Exercise aim => Extract all lines in the data that contain the word "介護福祉士".

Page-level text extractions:
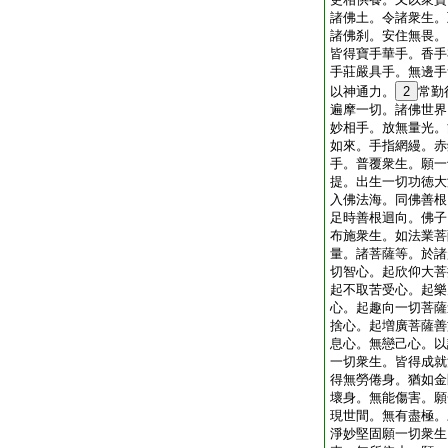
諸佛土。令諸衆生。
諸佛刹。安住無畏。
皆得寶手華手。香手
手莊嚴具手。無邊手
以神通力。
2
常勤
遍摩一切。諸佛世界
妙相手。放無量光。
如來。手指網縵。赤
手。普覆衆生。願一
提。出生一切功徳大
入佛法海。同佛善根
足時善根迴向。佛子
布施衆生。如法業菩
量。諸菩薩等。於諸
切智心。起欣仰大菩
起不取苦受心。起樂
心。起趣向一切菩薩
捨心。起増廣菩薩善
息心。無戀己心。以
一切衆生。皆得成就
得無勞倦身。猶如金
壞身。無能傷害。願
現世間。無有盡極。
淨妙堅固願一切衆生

...

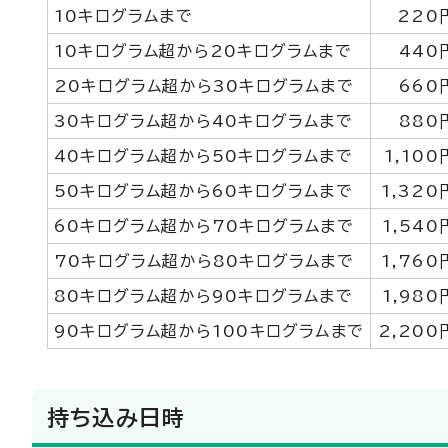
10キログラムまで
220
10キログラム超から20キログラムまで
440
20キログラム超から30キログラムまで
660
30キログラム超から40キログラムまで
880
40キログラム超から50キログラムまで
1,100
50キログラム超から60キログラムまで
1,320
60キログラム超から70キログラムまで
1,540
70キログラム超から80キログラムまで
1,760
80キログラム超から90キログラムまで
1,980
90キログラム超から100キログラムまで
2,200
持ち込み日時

--

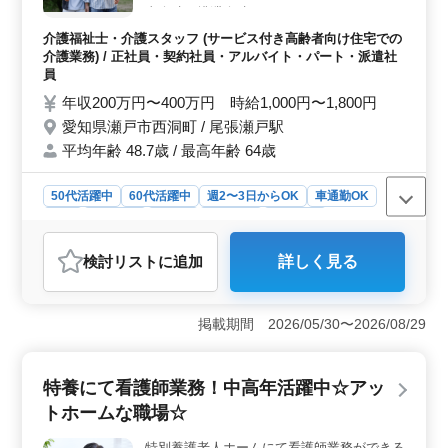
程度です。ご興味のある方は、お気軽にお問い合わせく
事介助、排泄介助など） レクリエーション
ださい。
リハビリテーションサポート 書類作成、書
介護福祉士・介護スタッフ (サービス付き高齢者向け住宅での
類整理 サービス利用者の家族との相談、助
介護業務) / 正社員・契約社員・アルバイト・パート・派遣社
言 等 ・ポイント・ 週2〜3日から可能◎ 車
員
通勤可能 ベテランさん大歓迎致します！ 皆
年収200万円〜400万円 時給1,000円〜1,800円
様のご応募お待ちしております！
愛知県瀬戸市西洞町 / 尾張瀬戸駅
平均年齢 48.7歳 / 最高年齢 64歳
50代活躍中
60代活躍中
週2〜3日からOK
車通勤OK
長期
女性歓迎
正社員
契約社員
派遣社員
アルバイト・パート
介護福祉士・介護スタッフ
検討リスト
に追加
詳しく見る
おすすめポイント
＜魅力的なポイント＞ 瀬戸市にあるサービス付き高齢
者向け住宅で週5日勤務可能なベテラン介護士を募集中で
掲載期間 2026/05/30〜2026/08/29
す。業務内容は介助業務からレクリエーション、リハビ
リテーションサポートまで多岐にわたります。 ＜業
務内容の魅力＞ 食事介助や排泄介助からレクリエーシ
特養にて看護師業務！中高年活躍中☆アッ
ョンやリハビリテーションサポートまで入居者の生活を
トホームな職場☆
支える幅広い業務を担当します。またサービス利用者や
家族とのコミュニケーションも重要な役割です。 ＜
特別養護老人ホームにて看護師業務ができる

Task response =>
介護福祉士・介護スタッフ (サービス付き高齢者向け住宅での
介護福祉士・介護スタッフ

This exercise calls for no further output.